Neither cares much who rules Syria in the end, as long as it’s not Islamic State. “We have no dog in the fight,” Cruz has said. Trump says he’d let Putin sort it out.
And while they both do their best to sound ferocious, neither wants to deploy U.S. ground troops. In that sense, Trump and Cruz are rather minimalist — just like Obama.
The rise of the two “outsider” candidates has been bad news for Republican internationalists, the hawkish conservatives who have dominated GOP foreign policy since World War II. Internationalists, who include such figures as former Gov. Mitt Romney and Sen. John McCain, think Obama has been too cautious about using U.S. power overseas. Many of them think the U.S. should be doing more in Syria — for example, setting up (and defending) “safe zones” for the opposition.
But that’s not where most GOP voters are this year. The internationalists had two favorite candidates, former Gov. Jeb Bush and Sen. Marco Rubio, but the former’s already out and the latter isn’t faring too well.
“Much of the country is clearly not where Republican internationalists would like it to be,” said Robert Kagan, a former adviser to Romney. “The American people, in both parties, are in a mood for retrenchment.”
Want proof? Last month, Trump not only called the 2003 invasion of Iraq “a big fat mistake,” he said the George W. Bush administration “lied” to sell the war to the public. Republican voters barely blinked.
Trump’s foreign policy departs from GOP orthodoxy on a host of issues. He wants to demand that Germany, South Korea, Japan and Saudi Arabia increase payments to the U.S. for military protection, moves that would strain those traditional alliances. He wants to slap tariffs on goods imported from China and Mexico, which would almost surely set off an expensive trade war. And, of course, he says he’ll force Mexico to pay for his wall on the border, although he’s never explained how.

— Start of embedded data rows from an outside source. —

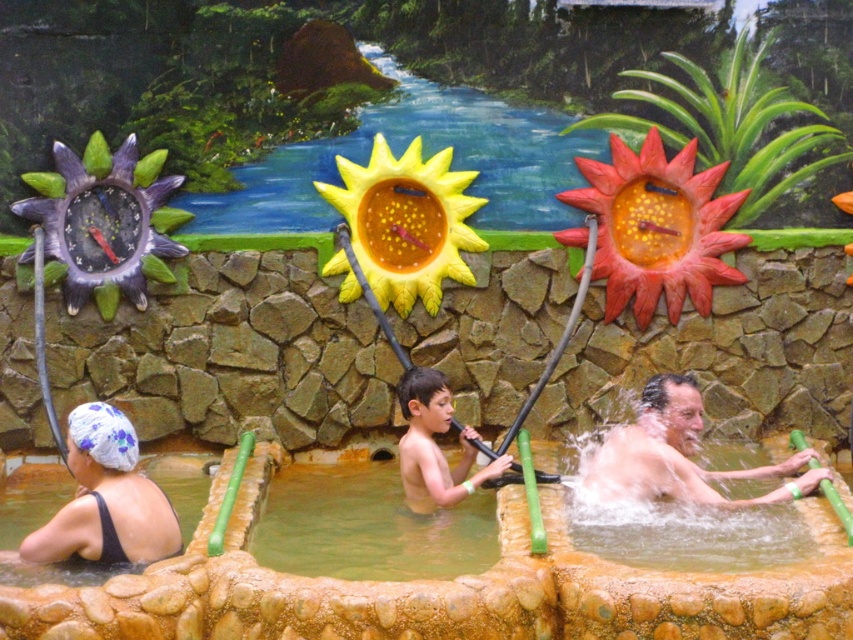 Who is taller, smooth stone hot tub at center or yellow painted sun at upper center?

yellow painted sun at upper center

Measure the distance from smooth stone hot tub at center to yellow painted sun at upper center.

smooth stone hot tub at center is 10.24 meters away from yellow painted sun at upper center.

This screenshot has width=853, height=640. Describe the element at coordinates (442, 589) in the screenshot. I see `smooth stone hot tub at center` at that location.

Identify the location of smooth stone hot tub at center. The height and width of the screenshot is (640, 853). (442, 589).

Who is more distant from viewer, [840,483] or [432,508]?

The point [432,508] is more distant.

Who is positioned more to the right, smooth stone hot tub at center or light brown skin at center?

Positioned to the right is smooth stone hot tub at center.

Who is more forward, (115, 618) or (509, 461)?

Point (115, 618)

The image size is (853, 640). In order to click on smooth stone hot tub at center in this screenshot , I will do `click(442, 589)`.

Does point (70, 428) come behind point (666, 451)?

No, (70, 428) is in front of (666, 451).

Looking at this image, who is positioned more to the left, blue printed fabric at lower left or smooth green pole at lower right?

blue printed fabric at lower left is more to the left.

Between point (44, 545) and point (799, 461), which one is positioned in front?

Point (44, 545) is more forward.

I want to click on blue printed fabric at lower left, so click(103, 500). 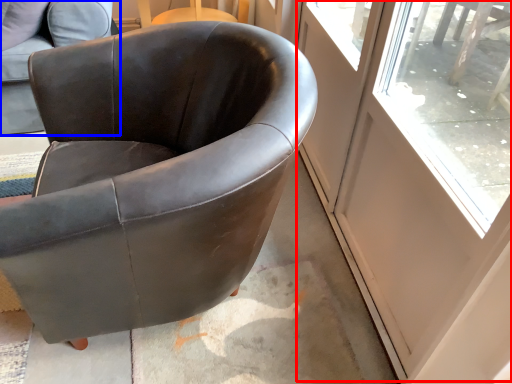 Question: Which point is closer to the camera, screen door (highlighted by a red box) or chair (highlighted by a blue box)?

Choices:
 (A) screen door
 (B) chair

Answer: (A) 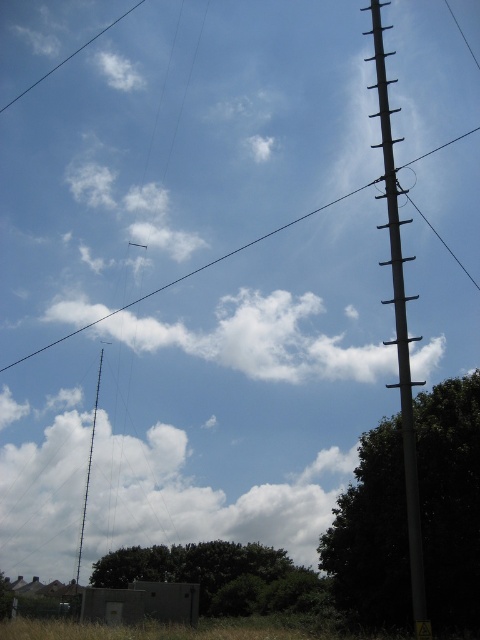 Is green leafy tree at right positioned before smooth gray pole at right?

Cruz, too, has called the Iraq invasion a mistake. He hasn’t accused Bush of lying, but he has accused “Washington neo-cons,” shorthand for the GOP neo-conservatives who backed the Iraq war, of indiscriminate “military interventionism.”
His favorite example: the overthrow of Libyan dictator Moammar Kadafi in 2011. In Cruz’s view, the United States shouldn’t have helped topple Kadafi; it should have protected him.

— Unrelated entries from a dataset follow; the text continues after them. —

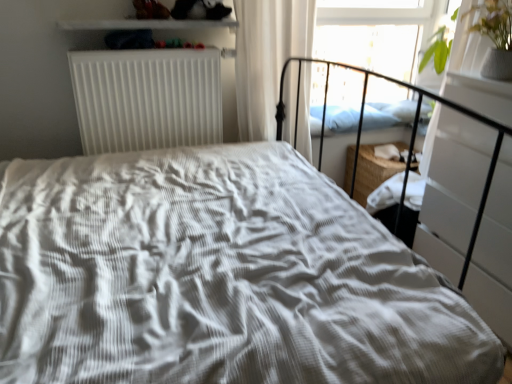 Question: From their relative heights in the image, would you say transparent glass window screen at upper right is taller or shorter than white glossy shelf at upper center?

Choices:
 (A) short
 (B) tall

Answer: (B)

Question: From the image's perspective, relative to white glossy shelf at upper center, is transparent glass window screen at upper right above or below?

Choices:
 (A) above
 (B) below

Answer: (A)

Question: Which is farther from the white glossy shelf at upper center?

Choices:
 (A) white sheer curtain at upper right
 (B) transparent glass window screen at upper right
 (C) blue soft pillow at upper right
 (D) white matte radiator at upper left

Answer: (B)

Question: Which object is positioned farthest from the white sheer curtain at upper right?

Choices:
 (A) transparent glass window screen at upper right
 (B) white matte radiator at upper left
 (C) white glossy shelf at upper center
 (D) blue soft pillow at upper right

Answer: (A) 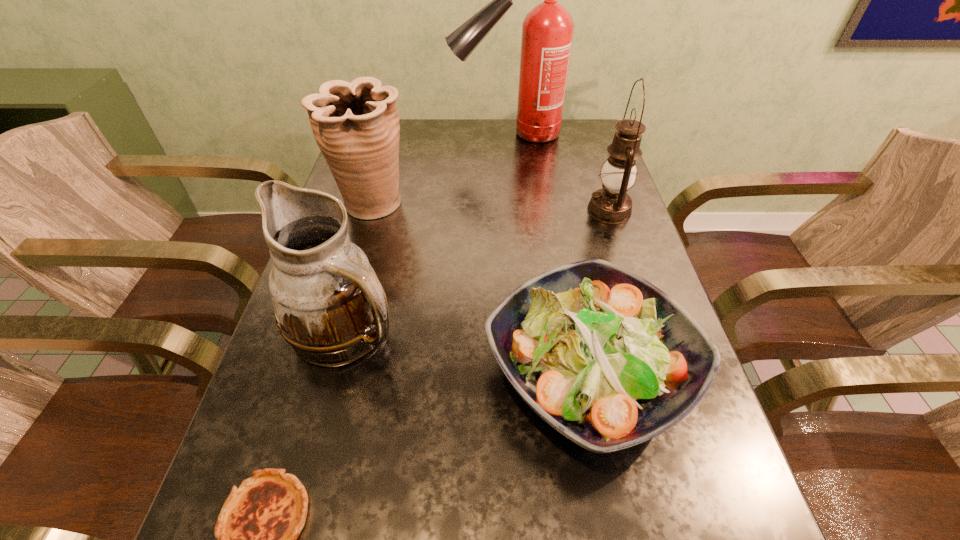 The height and width of the screenshot is (540, 960). What are the coordinates of `free region at the far edge` in the screenshot? It's located at (483, 141).

The height and width of the screenshot is (540, 960). Identify the location of vacant space at the right edge of the desktop. [635, 255].

I want to click on blank region between the urn and the oil lamp, so click(x=491, y=207).

The height and width of the screenshot is (540, 960). I want to click on free space between the pitcher and the fifth tallest object, so click(x=468, y=351).

Find the location of `unoccupied position between the second shortest object and the farthest object`. unoccupied position between the second shortest object and the farthest object is located at coordinates (549, 253).

In order to click on blank region between the oil lamp and the fire extinguisher in this screenshot , I will do `click(560, 172)`.

The image size is (960, 540). Identify the location of free area in between the pitcher and the tallest object. (429, 232).

You are a GUI agent. You are given a task and a screenshot of the screen. Output one action in this format:
    pyautogui.click(x=<x>, y=<y>)
    Task: Click on the free space between the second shortest object and the farthest object
    The width and height of the screenshot is (960, 540).
    Given the screenshot: What is the action you would take?
    pyautogui.click(x=549, y=253)

Locate an element on the screen. the closest object to the quiche is located at coordinates (329, 305).

Identify the location of the fifth closest object to the urn. 257,529.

“Kadafi was a bad man, he had a horrible human rights record. And yet … he had become a significant ally in fighting radical Islamic terrorism,” Cruz argued last year.
Cruz believes the United States should relegate human rights concerns to a back burner, especially when it comes to the Middle East.

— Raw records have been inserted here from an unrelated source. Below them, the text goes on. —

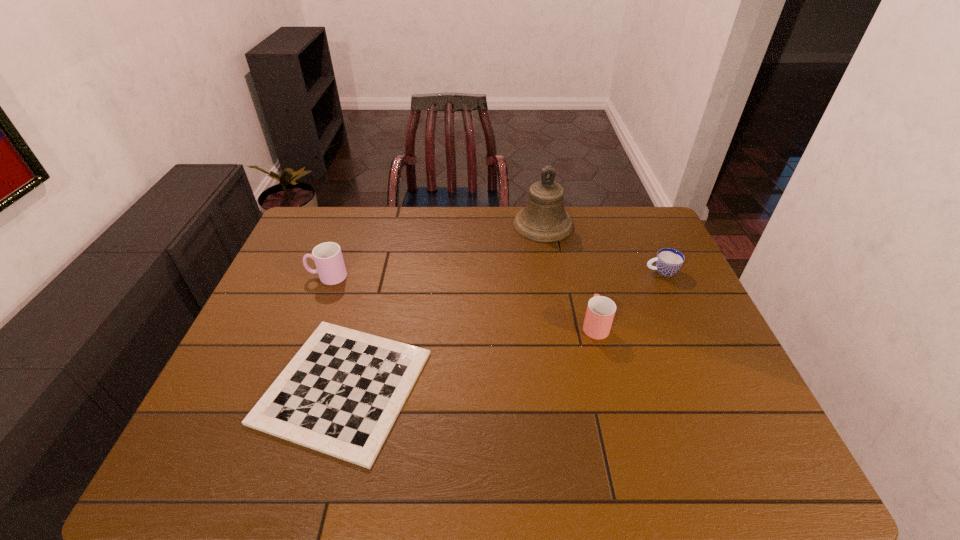 Select which cup is the second closest to the leftmost cup. Please provide its 2D coordinates. Your answer should be formatted as a tuple, i.e. [(x, y)], where the tuple contains the x and y coordinates of a point satisfying the conditions above.

[(668, 261)]

Where is `vacant space that satisfies the following two spatial constraints: 1. on the back side of the farthest object; 2. on the right side of the shortest object`? vacant space that satisfies the following two spatial constraints: 1. on the back side of the farthest object; 2. on the right side of the shortest object is located at coordinates (387, 225). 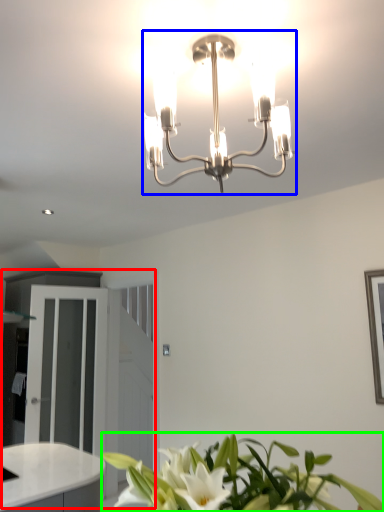 Question: Which is nearer to the dresser (highlighted by a red box)? lamp (highlighted by a blue box) or houseplant (highlighted by a green box).

Choices:
 (A) lamp
 (B) houseplant

Answer: (B) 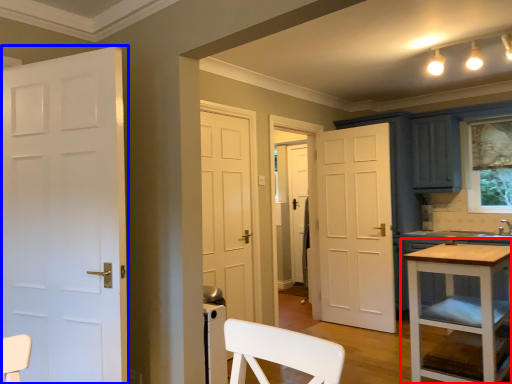 Question: Which object is further to the camera taking this photo, table (highlighted by a red box) or door (highlighted by a blue box)?

Choices:
 (A) table
 (B) door

Answer: (A)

So if the GOP race comes down to a choice between Trump and Cruz, what’s an internationalist-minded Republican to do? It looks like an unappetizing choice to me, but I’d say: Choose Cruz.
Cruz is scary, but Trump is dangerous. Cruz’s soft spot for pro-American dictators would actually be a return to the conservative orthodoxy that prevailed before Ronald Reagan injected democracy promotion into GOP foreign policy.
But Trump, who has a distinct authoritarian streak, seems to admire autocrats like Putin even when they’re not pro-American.
Kagan, who is writing a history of U.S. diplomacy, agrees that Cruz is the better option.
“Trump is a throwback to the 1920s and 1930s view that the world can go to hell and it’s not our problem,” he said. “If Hitler were rampaging across Europe, Trump would say — as many said at the time — that he’s someone we can do business with.”
And if the choice is between Trump and likely Democratic nominee Hillary Clinton?
Kagan, who also worked in the Reagan administration, says he’d vote for Clinton.